> _Work order_: Print the line containing "leggings e jaquetas são ótimas opções." and each line after it to the end of the material below. Print nothing else.

── Recorded data ──

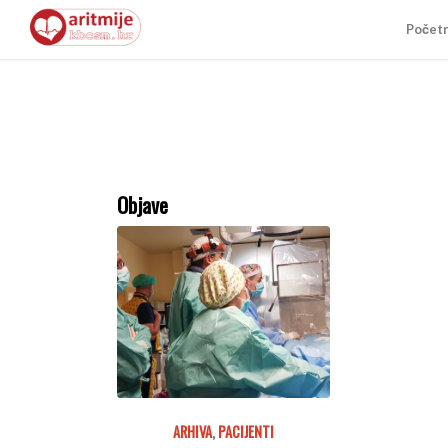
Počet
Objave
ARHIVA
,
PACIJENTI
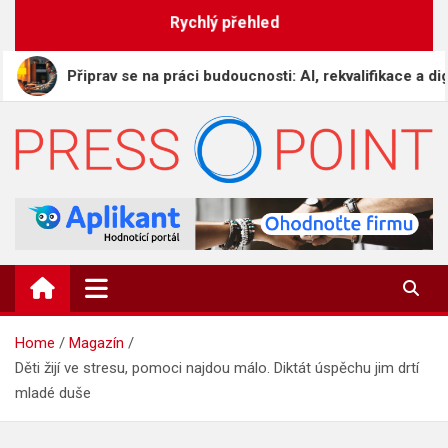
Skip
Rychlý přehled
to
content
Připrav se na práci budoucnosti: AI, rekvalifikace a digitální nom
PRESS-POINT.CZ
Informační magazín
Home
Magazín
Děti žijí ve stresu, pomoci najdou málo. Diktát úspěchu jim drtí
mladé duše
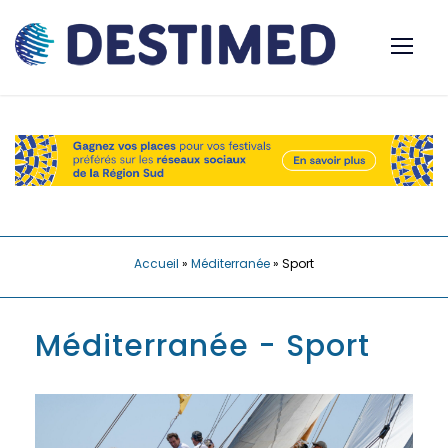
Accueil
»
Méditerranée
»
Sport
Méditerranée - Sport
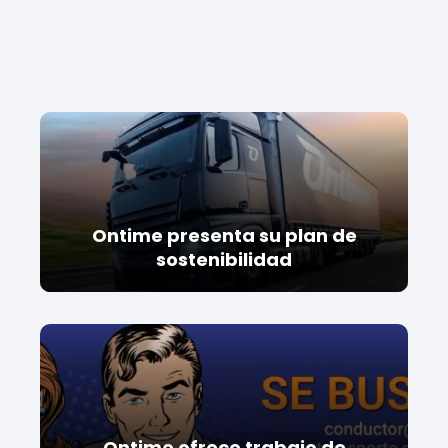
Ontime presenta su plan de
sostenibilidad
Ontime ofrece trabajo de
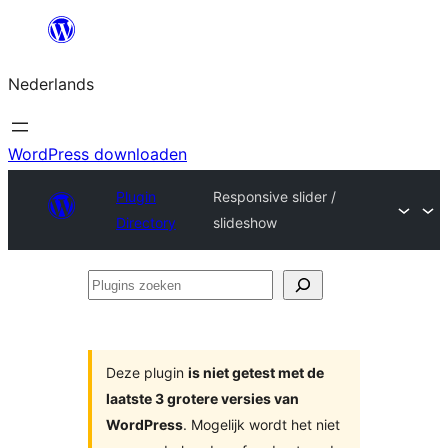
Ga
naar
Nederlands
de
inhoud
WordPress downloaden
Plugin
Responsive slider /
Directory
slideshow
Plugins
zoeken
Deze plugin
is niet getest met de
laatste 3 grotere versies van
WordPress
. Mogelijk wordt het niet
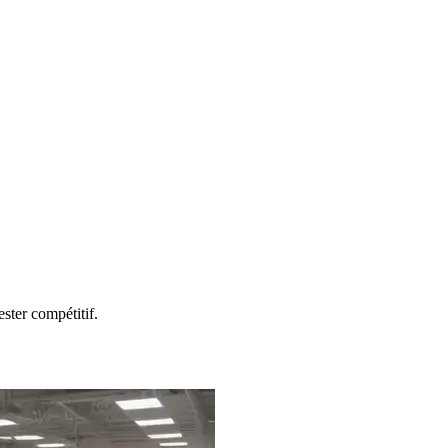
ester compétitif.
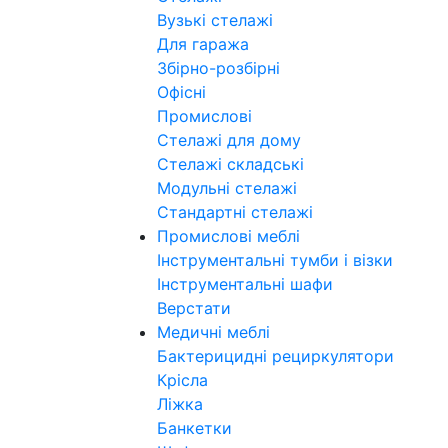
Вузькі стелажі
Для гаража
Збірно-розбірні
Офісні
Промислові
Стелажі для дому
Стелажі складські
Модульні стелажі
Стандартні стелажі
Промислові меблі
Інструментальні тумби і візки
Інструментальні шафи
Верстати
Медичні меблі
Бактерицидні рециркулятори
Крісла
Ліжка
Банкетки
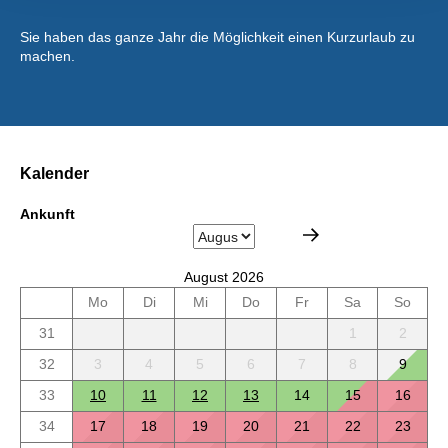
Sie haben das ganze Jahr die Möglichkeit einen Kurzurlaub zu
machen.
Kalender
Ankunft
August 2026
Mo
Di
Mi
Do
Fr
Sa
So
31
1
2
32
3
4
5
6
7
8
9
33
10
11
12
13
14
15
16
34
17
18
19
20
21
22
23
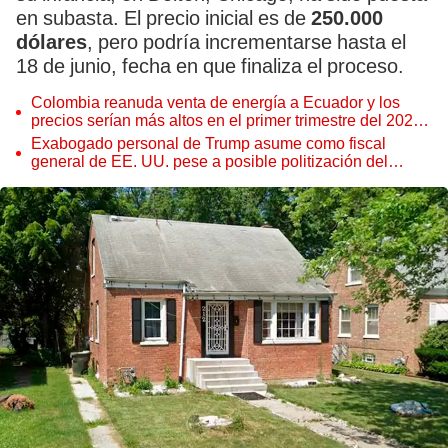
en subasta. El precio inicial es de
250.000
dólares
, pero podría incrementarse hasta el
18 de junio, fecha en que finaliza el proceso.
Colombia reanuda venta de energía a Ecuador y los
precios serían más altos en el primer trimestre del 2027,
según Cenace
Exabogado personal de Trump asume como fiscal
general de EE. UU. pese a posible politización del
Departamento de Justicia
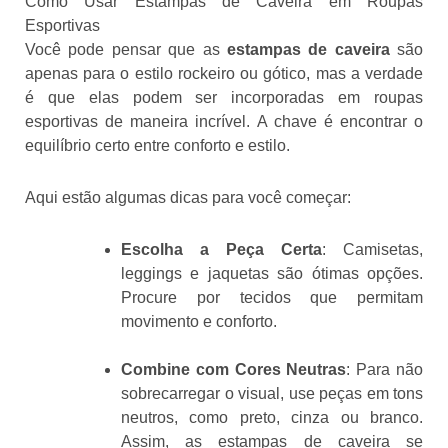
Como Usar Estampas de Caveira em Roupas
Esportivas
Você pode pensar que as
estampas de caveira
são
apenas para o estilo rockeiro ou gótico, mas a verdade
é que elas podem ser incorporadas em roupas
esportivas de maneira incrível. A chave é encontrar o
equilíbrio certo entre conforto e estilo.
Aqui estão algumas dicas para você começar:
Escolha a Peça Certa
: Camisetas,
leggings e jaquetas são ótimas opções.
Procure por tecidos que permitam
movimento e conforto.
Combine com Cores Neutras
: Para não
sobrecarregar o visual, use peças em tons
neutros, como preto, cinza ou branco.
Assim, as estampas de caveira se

───

> _Answer area_:
leggings e jaquetas são ótimas opções.
Procure por tecidos que permitam
movimento e conforto.
Combine com Cores Neutras
: Para não
sobrecarregar o visual, use peças em tons
neutros, como preto, cinza ou branco.
Assim, as estampas de caveira se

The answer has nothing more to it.